Stunned by the capabilities of new [large language models like GPT-4](https://www.technologyreview.com/2023/03/14/1069823/gpt-4-is-bigger-and-better-chatgpt-openai/), Hinton wants to raise public awareness of the serious risks that he now believes may accompany the technology he ushered in.
At the start of our conversation, I took a seat at the kitchen table, and Hinton started pacing. Plagued for years by chronic back pain, Hinton almost never sits down. For the next hour I watched him walk from one end of the room to the other, my head swiveling as he spoke. And he had plenty to say.
The 75-year-old computer scientist, who was a joint recipient with [Yann LeCun](https://www.technologyreview.com/2022/06/24/1054817/yann-lecun-bold-new-vision-future-ai-deep-learning-meta/) and Yoshua Bengio of the 2018 Turing Award for his work on deep learning, says he is ready to shift gears. “I'm getting too old to do technical work that requires remembering lots of details,” he told me. “I’m still okay, but I’m not nearly as good as I was, and that’s annoying.”
But that’s not the only reason he’s leaving Google. Hinton wants to spend his time on what he describes as “more philosophical work.” And that will focus on the small but—to him—very real danger that AI will turn out to be a disaster.
Leaving Google will let him speak his mind, without the self-censorship a Google executive must engage in. “I want to talk about AI safety issues without having to worry about how it interacts with Google’s business,” he says. “As long as I’m paid by Google, I can’t do that.”
That doesn’t mean Hinton is unhappy with Google by any means. “It may surprise you,” he says. “There’s a lot of good things about Google that I want to say, and they’re much more credible if I’m not at Google anymore.”

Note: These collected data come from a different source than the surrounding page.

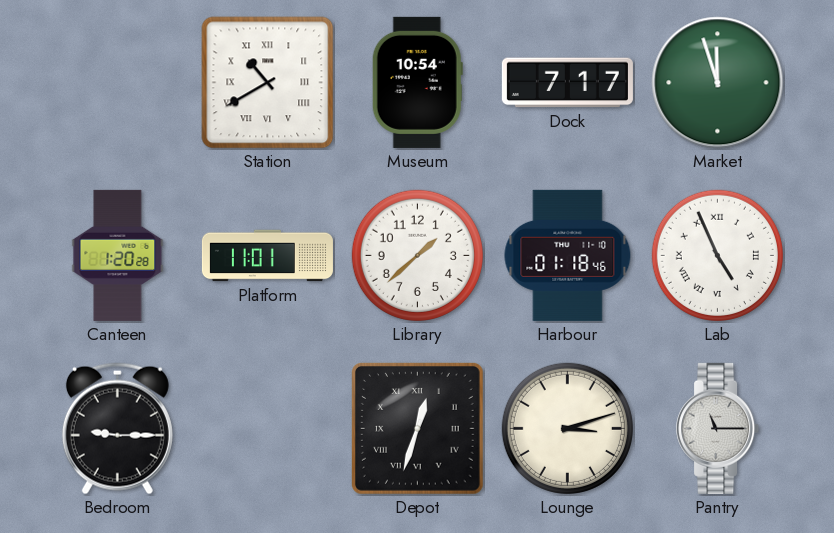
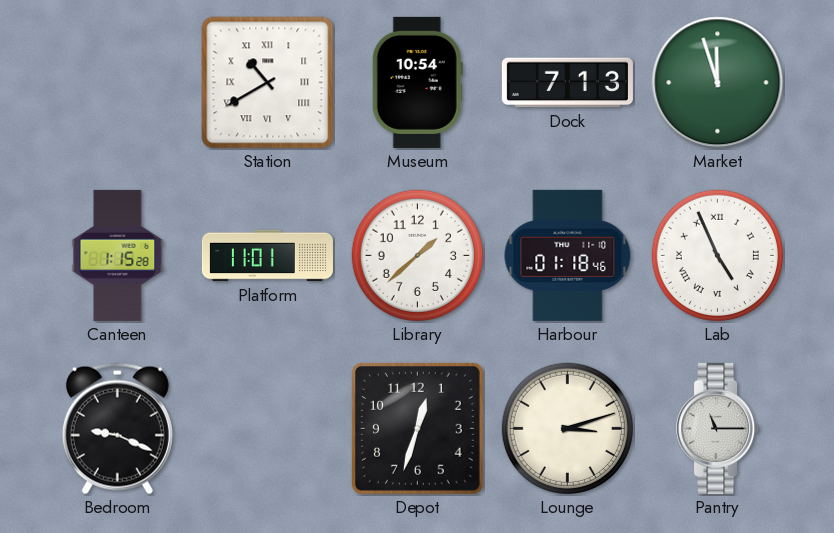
Dock: 7:17 -> 7:13
Canteen: 1:20 -> 1:15
Bedroom: 9:15 -> 9:19
Depot numerals: Roman -> Arabic
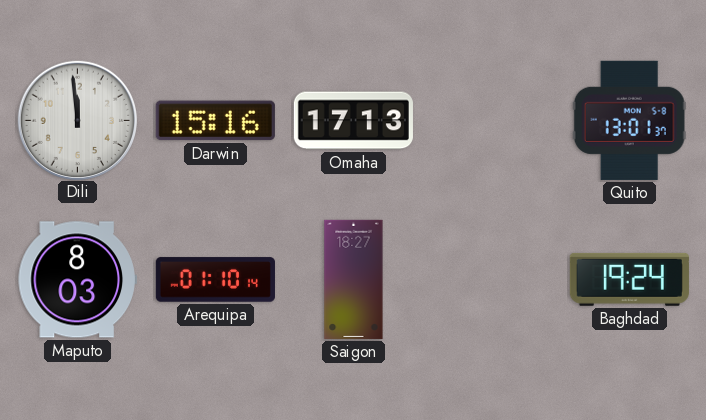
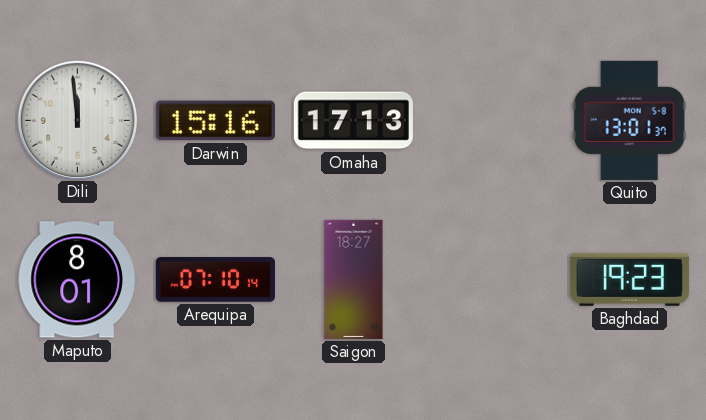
Maputo: 8:03 -> 8:01
Arequipa: 01:10 -> 07:10
Baghdad: 19:24 -> 19:23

Hinton says that the new generation of large language models—especially GPT-4, which OpenAI released in March—has made him realize that machines are on track to be a lot smarter than he thought they’d be. And he’s scared about how that might play out.
“These things are totally different from us,” he says. “Sometimes I think it’s as if aliens had landed and people haven’t realized because they speak very good English.”